In the Pokhran firing range, the army has stopped firing practice and is helping LWO-India to prevent second-generation tiddis from spreading, he said. More than 42 vehicle-mounted sprayers are being used in Jaisalmer, Jodhpur, Barmer, Jalore and Bikaner to quarantine locusts in Rajasthan, he said. A few more are operational in the Gujarat border as well, he added.

So far India has controlled and quarantined 52,571 hectares of land in Rajasthan.
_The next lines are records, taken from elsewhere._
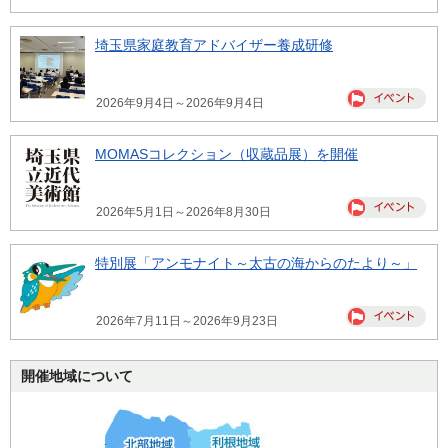
埼玉県家庭教育アドバイザー養成研修
2026年9月4日～2026年9月4日
MOMASコレクション（収蔵品展）を開催
2026年5月1日～2026年8月30日
特別展「アンモナイト～太古の海からのたより～」
2026年7月11日～2026年9月23日
開催地域について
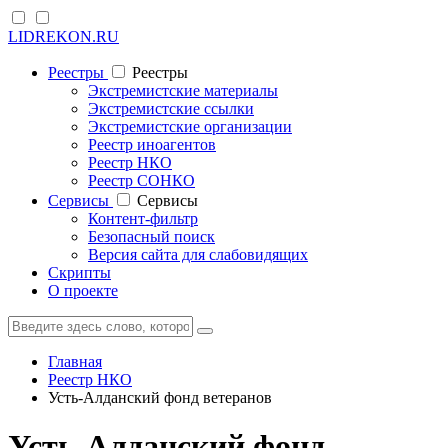
LIDREKON.RU
Реестры
Реестры
Экстремистские материалы
Экстремистские ссылки
Экстремистские организации
Реестр иноагентов
Реестр НКО
Реестр СОНКО
Cервисы
Cервисы
Контент-фильтр
Безопасный поиск
Версия сайта для слабовидящих
Скрипты
О проекте
Главная
Реестр НКО
Усть-Алданский фонд ветеранов
Усть-Алданский фонд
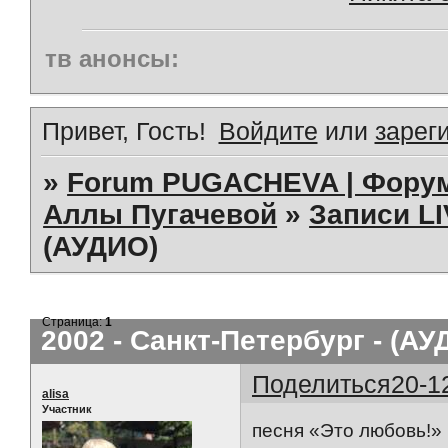
тв анонсы:
Привет, Гость!
Войдите
или
зарег
»
Forum PUGACHEVA | Форум
Аллы Пугачевой
»
Записи L
(АУДИО)
Страница:
1
2002 - Санкт-Петербург - (АУ
Поделиться
20-1
alisa
Участник
песня «Это любовь!»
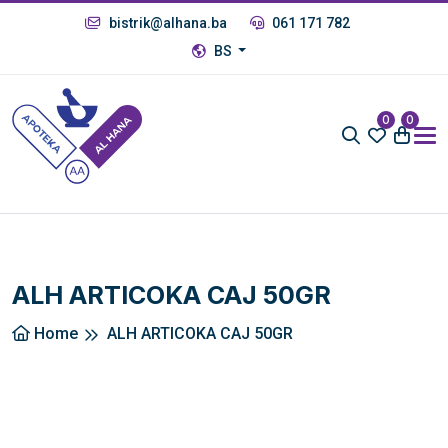
bistrik@alhana.ba
061 171 782
BS
0
0
ALH ARTICOKA CAJ 50GR
Home
ALH ARTICOKA CAJ 50GR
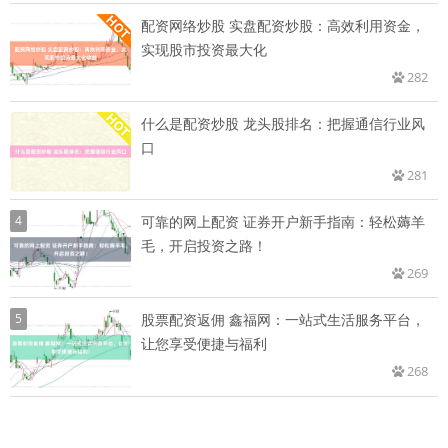
配资网络炒股 实盘配资炒股：高效利用资金，
实现股市投资最大化
282
什么是配资炒股 龙头股排名：把握通信行业风
口
281
4
可靠的网上配资 证券开户新手指南：轻松薅羊
毛，开启投资之路！
269
5
股票配资返佣 鑫福网：一站式生活服务平台，
让您享受便捷与福利
268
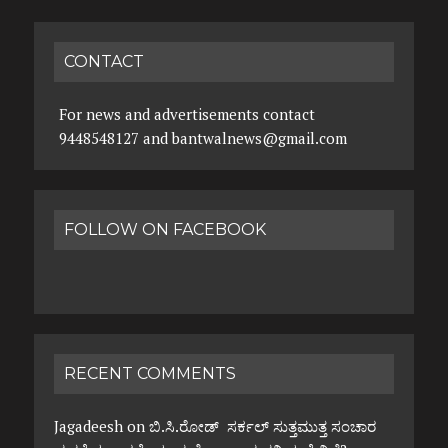
CONTACT
For news and advertisements contact
9448548127 and bantwalnews@gmail.com
FOLLOW ON FACEBOOK
RECENT COMMENTS
Jagadeesh
on
ಬಿ.ಸಿ.ರೋಡ್ ಸರ್ಕಲ್ ಸುತ್ತಮುತ್ತ ಸಂಚಾರ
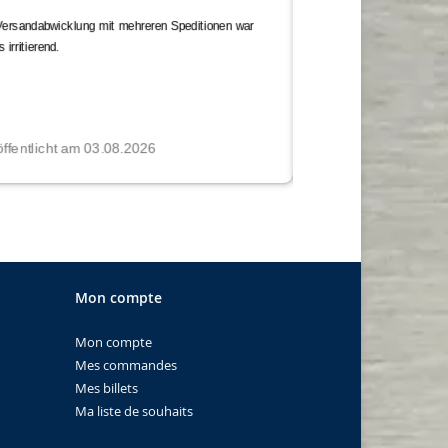
Mon compte
Mon compte
Mes commandes
Mes billets
Ma liste de souhaits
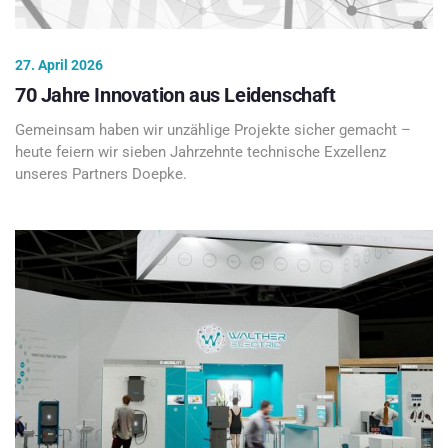
27. April 2026
70 Jahre Innovation aus Leidenschaft
Gemeinsam haben wir unzählige Projekte sicher gemacht –
heute feiern wir sieben Jahrzehnte technische Exzellenz
unseres Partners Doepke.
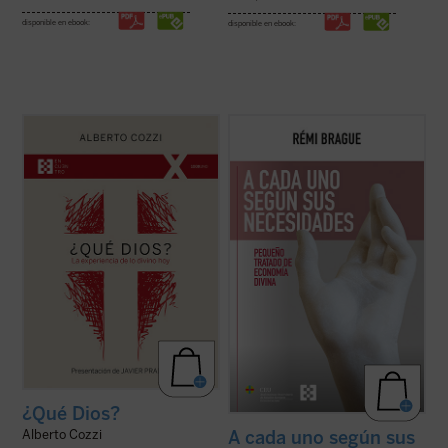
disponible en ebook:
disponible en ebook:
¿Qué Dios?
nos recuerda que el discurso
Este «pequeño tratado» es la continuación
sobre Dios no es meramente un ejercicio
de los estudios emblemáticos de Rémi
intelectual, sino una apertura, un desafío a
Brague sobre el concepto de
mundo
. En
ampliar nuestra comprensión de la
una sucesión de breves capítulos expone
experiencia humana....
(ver ficha)
una teoría de la Providencia divina en la que
Dios provee a todos los ...
(ver ficha)
¿Qué Dios?
Alberto Cozzi
A cada uno según sus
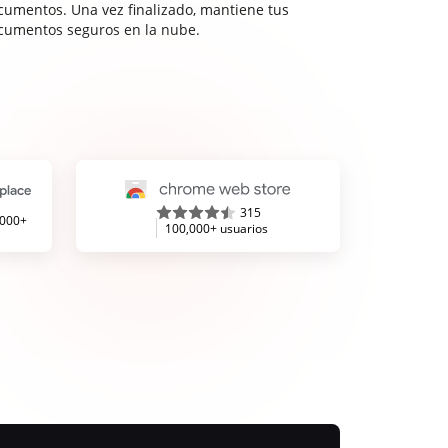
cumentos. Una vez finalizado, mantiene tus
cumentos seguros en la nube.
315
,000+
100,000+ usuarios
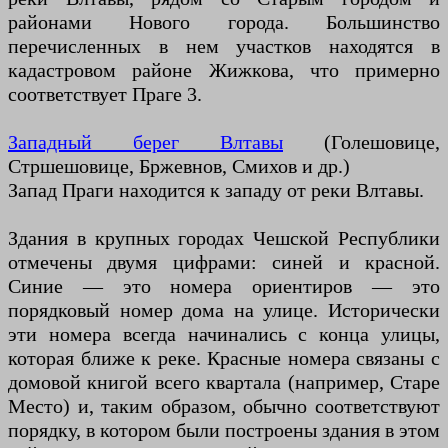
районами Нового города. Большинство
перечисленных в нем участков находятся в
кадастровом районе Жижкова, что примерно
соответствует Праге 3.
Западный берег Влтавы
(Голешовице,
Стршешовице, Бржевнов, Смихов и др.)
Запад Праги находится к западу от реки Влтавы.
Здания в крупных городах Чешской Республики
отмечены двумя цифрами: синей и красной.
Синие — это номера ориентиров — это
порядковый номер дома на улице. Исторически
эти номера всегда начинались с конца улицы,
которая ближе к реке. Красные номера связаны с
домовой книгой всего квартала (например, Старе
Место) и, таким образом, обычно соответствуют
порядку, в котором были построены здания в этом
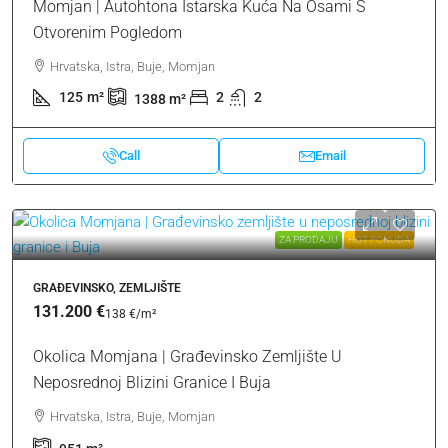
Momjan | Autohtona Istarska Kuća Na Osami S
Otvorenim Pogledom
Hrvatska, Istra, Buje, Momjan
125
m²
2
2
1388
m²
Call
Email
ZA PRODAJU
HOT PONUDA
GRAĐEVINSKO, ZEMLJIŠTE
131.200 €
138 €
/m²
Okolica Momjana | Građevinsko Zemljište U
Neposrednoj Blizini Granice I Buja
Hrvatska, Istra, Buje, Momjan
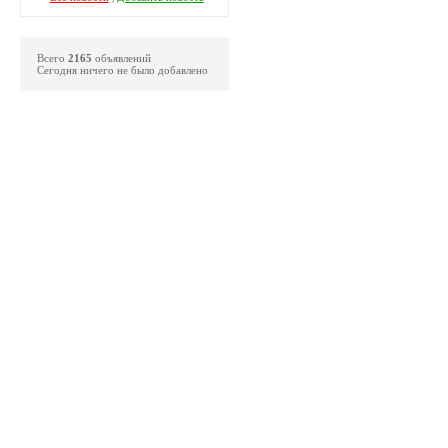
Всего
2165
объявлений
Сегодня ничего не было добавлено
Every day one mounted vehicle is quarantining 125 to 150 hectares of land, which means LWO has the capacity to clear more than 5000 hectares of land on a daily basis, he said.

On the Pakistan side, though the locust attack is more spread out and intense, it has reportedly controlled only 39,000 hectares till the last Indo-Pak LWO meeting in July at Khokrapar in Pakistan, Gurjar said.

Tiddi terror in India and Pakistan is reportedly spread over 1.5 lakh square km ~ almost ten times the size of the Kashmir valley ~ and can affect over 20 million farmers in Balochistan, Sindh, Rajasthan, Gujarat and part of Punjab. Yet this is just the tip of the iceberg compared to its spread in Africa and Middle East countries. In Iran alone it has spread in seven lakh hectares of land and 3.5 hectares of land in Saudi Arabia, Gurjar said.